For new collections published since Henry Williamson's death, see the Society Publications page.

 

THE FLAX OF DREAM – a tetralogy. The four novels follow the life of Willie Maddison.

The Beautiful Years

 

Vol. 1 The Beautiful Years

Collins, 1921; rev. edn Faber, 1929; Dutton, USA, 1929.

The lonely childhood of Willie, whose mother dies in childbirth, in the West Country in the early years of this century, who finds solace in the countryside around his home.

 

Dandelion Days

 

Vol. 2 Dandelion Days

Collins, 1922; rev. edn Faber, 1930; Dutton, USA, 1930.

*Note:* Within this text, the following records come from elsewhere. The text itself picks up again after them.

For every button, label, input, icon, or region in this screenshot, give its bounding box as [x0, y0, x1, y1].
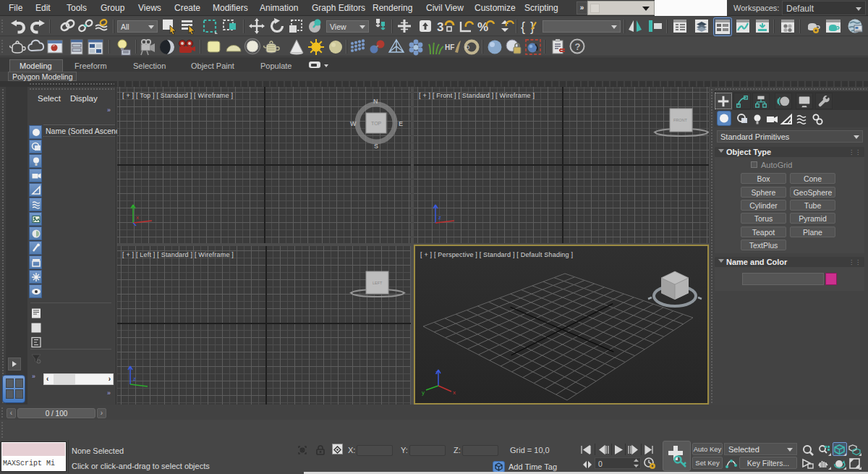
svg-text:E: E — [399, 120, 403, 127]
svg-text:S: S — [374, 143, 378, 150]
svg-text:x: x — [136, 214, 139, 221]
svg-text:?: ? — [575, 41, 581, 52]
svg-text:N: N — [373, 98, 378, 105]
svg-text:3: 3 — [437, 20, 443, 34]
svg-text:y: y — [422, 389, 425, 396]
svg-text:W: W — [350, 120, 357, 127]
svg-text:x: x — [453, 389, 456, 396]
svg-text:HF: HF — [445, 43, 454, 51]
svg-text:O: O — [465, 44, 469, 51]
svg-text:z: z — [438, 214, 441, 221]
svg-text:TOP: TOP — [371, 121, 382, 126]
svg-text:LEFT: LEFT — [373, 281, 383, 285]
svg-text:FRONT: FRONT — [673, 118, 688, 122]
svg-text:{: { — [521, 20, 525, 34]
svg-text:z: z — [435, 369, 438, 376]
svg-text:z: z — [133, 376, 136, 382]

Continues the story of Willie's childhood, with some hilarious accounts of escapades both at the local grammar school and roaming the countryside.

 

The Dream of Fair Women

 

Vol. 3 The Dream of Fair Women

Collins, 1924; Dutton, USA, 1924; Rev. edn Faber, 1931; Dutton, USA, 1931.

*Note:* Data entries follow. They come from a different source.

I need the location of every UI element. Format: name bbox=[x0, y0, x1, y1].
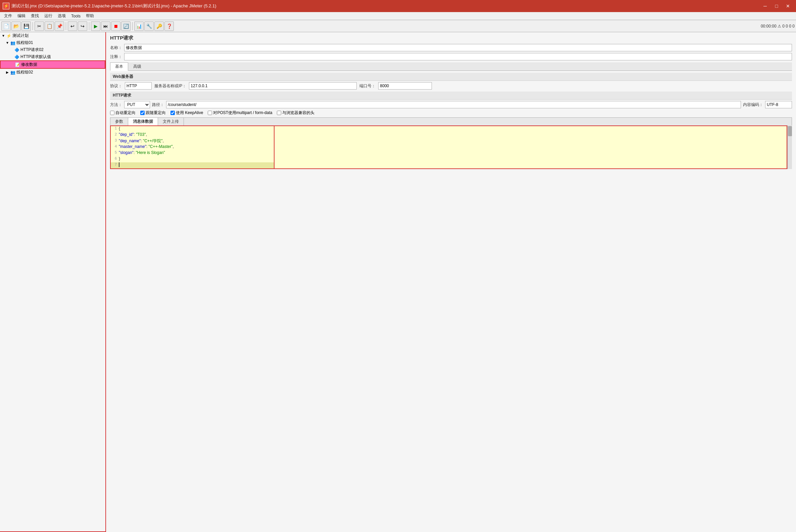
toolbar-sep1 bbox=[33, 22, 33, 30]
tree-label-group01: 线程组01 bbox=[16, 40, 33, 45]
toolbar-sep3 bbox=[89, 22, 89, 30]
editor-scrollbar[interactable] bbox=[787, 126, 792, 169]
encoding-input[interactable] bbox=[765, 101, 792, 108]
check-keepalive-input[interactable] bbox=[170, 111, 175, 115]
server-label: 服务器名称或IP： bbox=[154, 83, 186, 89]
toolbar: 📄 📂 💾 ✂ 📋 📌 ↩ ↪ ▶ ⏭ ⏹ 🔄 📊 🔧 🔑 ❓ 00:00:00… bbox=[0, 20, 796, 32]
toolbar-open[interactable]: 📂 bbox=[12, 21, 21, 31]
tree-label-httpdefault: HTTP请求默认值 bbox=[20, 54, 51, 60]
tree-icon-group01: 👥 bbox=[11, 41, 15, 45]
server-row: 协议： 服务器名称或IP： 端口号： bbox=[110, 82, 792, 90]
port-label: 端口号： bbox=[359, 83, 375, 89]
check-auto-redirect-label: 自动重定向 bbox=[115, 110, 135, 116]
tree-item-http02[interactable]: 🔷 HTTP请求02 bbox=[0, 46, 105, 53]
check-browser-compat-input[interactable] bbox=[277, 111, 281, 115]
toolbar-key[interactable]: 🔑 bbox=[154, 21, 164, 31]
expand-icon-httpdefault bbox=[10, 55, 14, 59]
toolbar-new[interactable]: 📄 bbox=[1, 21, 11, 31]
check-follow-redirect-input[interactable] bbox=[140, 111, 145, 115]
check-keepalive[interactable]: 使用 KeepAlive bbox=[170, 110, 203, 116]
toolbar-redo[interactable]: ↪ bbox=[78, 21, 87, 31]
path-input[interactable] bbox=[166, 101, 741, 108]
tree-label-modifydata: 修改数据 bbox=[21, 62, 37, 68]
menu-file[interactable]: 文件 bbox=[1, 13, 15, 19]
request-row: 方法： PUT GET POST DELETE PATCH 路径： 内容编码： bbox=[110, 101, 792, 108]
check-browser-compat[interactable]: 与浏览器兼容的头 bbox=[277, 110, 314, 116]
name-input[interactable] bbox=[124, 44, 792, 51]
window-controls: ─ □ ✕ bbox=[760, 2, 793, 10]
tree-icon-modifydata: 📝 bbox=[15, 62, 20, 67]
main-tabs: 基本 高级 bbox=[110, 62, 792, 71]
tree-label-group02: 线程组02 bbox=[16, 70, 33, 75]
http-panel: HTTP请求 名称： 注释： 基本 高级 Web服务器 协议： 服务器名称或 bbox=[106, 32, 796, 172]
minimize-button[interactable]: ─ bbox=[760, 2, 771, 10]
check-follow-redirect[interactable]: 跟随重定向 bbox=[140, 110, 166, 116]
body-tab-body[interactable]: 消息体数据 bbox=[128, 118, 158, 126]
check-auto-redirect-input[interactable] bbox=[110, 111, 114, 115]
toolbar-help[interactable]: ❓ bbox=[164, 21, 174, 31]
menu-help[interactable]: 帮助 bbox=[83, 13, 97, 19]
tab-basic[interactable]: 基本 bbox=[110, 62, 128, 71]
menu-run[interactable]: 运行 bbox=[42, 13, 55, 19]
tree-item-root[interactable]: ▼ ⚡ 测试计划 bbox=[0, 32, 105, 39]
method-select[interactable]: PUT GET POST DELETE PATCH bbox=[124, 101, 150, 108]
toolbar-settings[interactable]: 🔧 bbox=[144, 21, 154, 31]
tab-advanced[interactable]: 高级 bbox=[128, 62, 146, 71]
menu-find[interactable]: 查找 bbox=[28, 13, 42, 19]
tree-icon-httpdefault: 🔷 bbox=[15, 55, 19, 59]
comment-label: 注释： bbox=[110, 54, 122, 60]
checkboxes-row: 自动重定向 跟随重定向 使用 KeepAlive 对POST使用multipar… bbox=[110, 110, 792, 116]
comment-input[interactable] bbox=[124, 53, 792, 60]
code-line-7: 7 bbox=[111, 163, 274, 168]
name-row: 名称： bbox=[110, 44, 792, 51]
body-tabs: 参数 消息体数据 文件上传 bbox=[110, 117, 792, 126]
toolbar-run-all[interactable]: ⏭ bbox=[101, 21, 110, 31]
window-title: 测试计划.jmx (D:\Sets\apache-jmeter-5.2.1\ap… bbox=[12, 3, 216, 9]
tree-item-modifydata[interactable]: 📝 修改数据 bbox=[0, 60, 105, 69]
check-multipart[interactable]: 对POST使用multipart / form-data bbox=[208, 110, 272, 116]
path-label: 路径： bbox=[152, 102, 164, 108]
close-button[interactable]: ✕ bbox=[782, 2, 793, 10]
tree-item-httpdefault[interactable]: 🔷 HTTP请求默认值 bbox=[0, 53, 105, 60]
menu-options[interactable]: 选项 bbox=[55, 13, 69, 19]
menu-edit[interactable]: 编辑 bbox=[15, 13, 28, 19]
toolbar-cut[interactable]: ✂ bbox=[35, 21, 44, 31]
main-layout: ▼ ⚡ 测试计划 ▼ 👥 线程组01 🔷 HTTP请求02 🔷 HTTP请求默认… bbox=[0, 32, 796, 532]
method-label: 方法： bbox=[110, 102, 122, 108]
toolbar-save[interactable]: 💾 bbox=[21, 21, 31, 31]
title-bar: ⚡ 测试计划.jmx (D:\Sets\apache-jmeter-5.2.1\… bbox=[0, 0, 796, 12]
editor-wrapper: 1 { 2 "dep_id": "T03", 3 "dep_n bbox=[110, 126, 792, 169]
protocol-label: 协议： bbox=[110, 83, 122, 89]
title-bar-left: ⚡ 测试计划.jmx (D:\Sets\apache-jmeter-5.2.1\… bbox=[3, 3, 216, 10]
body-code-editor[interactable]: 1 { 2 "dep_id": "T03", 3 "dep_n bbox=[110, 126, 275, 169]
toolbar-undo[interactable]: ↩ bbox=[68, 21, 77, 31]
code-line-3: 3 "dep_name": "C++/学院", bbox=[111, 138, 274, 144]
toolbar-reload[interactable]: 🔄 bbox=[121, 21, 131, 31]
toolbar-copy[interactable]: 📋 bbox=[44, 21, 54, 31]
tree-item-group01[interactable]: ▼ 👥 线程组01 bbox=[0, 39, 105, 46]
scrollbar-thumb[interactable] bbox=[788, 126, 792, 136]
port-input[interactable] bbox=[378, 82, 432, 90]
menu-tools[interactable]: Tools bbox=[69, 13, 83, 19]
toolbar-run[interactable]: ▶ bbox=[91, 21, 100, 31]
toolbar-stop[interactable]: ⏹ bbox=[111, 21, 121, 31]
toolbar-paste[interactable]: 📌 bbox=[55, 21, 64, 31]
check-keepalive-label: 使用 KeepAlive bbox=[176, 110, 203, 116]
body-tab-params[interactable]: 参数 bbox=[110, 118, 128, 126]
name-label: 名称： bbox=[110, 45, 122, 51]
http-request-section: HTTP请求 bbox=[110, 92, 792, 100]
maximize-button[interactable]: □ bbox=[771, 2, 782, 10]
check-auto-redirect[interactable]: 自动重定向 bbox=[110, 110, 135, 116]
toolbar-sep2 bbox=[66, 22, 66, 30]
toolbar-stats[interactable]: 📊 bbox=[134, 21, 144, 31]
encoding-label: 内容编码： bbox=[743, 102, 763, 108]
protocol-input[interactable] bbox=[125, 82, 152, 90]
body-tab-files[interactable]: 文件上传 bbox=[158, 118, 184, 126]
toolbar-sep4 bbox=[132, 22, 133, 30]
tree-item-group02[interactable]: ▶ 👥 线程组02 bbox=[0, 69, 105, 76]
left-panel: ▼ ⚡ 测试计划 ▼ 👥 线程组01 🔷 HTTP请求02 🔷 HTTP请求默认… bbox=[0, 32, 106, 532]
server-input[interactable] bbox=[189, 82, 357, 90]
expand-icon-group02: ▶ bbox=[5, 71, 10, 74]
check-multipart-input[interactable] bbox=[208, 111, 212, 115]
menu-bar: 文件 编辑 查找 运行 选项 Tools 帮助 bbox=[0, 12, 796, 20]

Willie Maddison returns from the First World War and isolates himself in a remote Devon cottage, where he begins to write books, but he is embroiled in a disastrous love affair with Evelyn Fairfax.

 

The Pathway

 

Vol. 4 The Pathway

Cape, 1928; Dutton, USA, 1929.

Willie returns to his writing and meets up with his childhood friend Mary Ogilvie. Their love story is set in idyllic scenes of the North Devon countryside, but Mary’s mother objects and in despair Willie decides to leave Devon – but is drowned as he tries to cross the estuary. His bereft friends hold a Shelley-like scene on the beach to bid him farewell.

 

The Flax of Dream

 

 

A further revised edition of The Flax of Dream was issued in one volume, Faber, 1936. (This is considered to be the definitive edition, but many readers prefer the original versions.)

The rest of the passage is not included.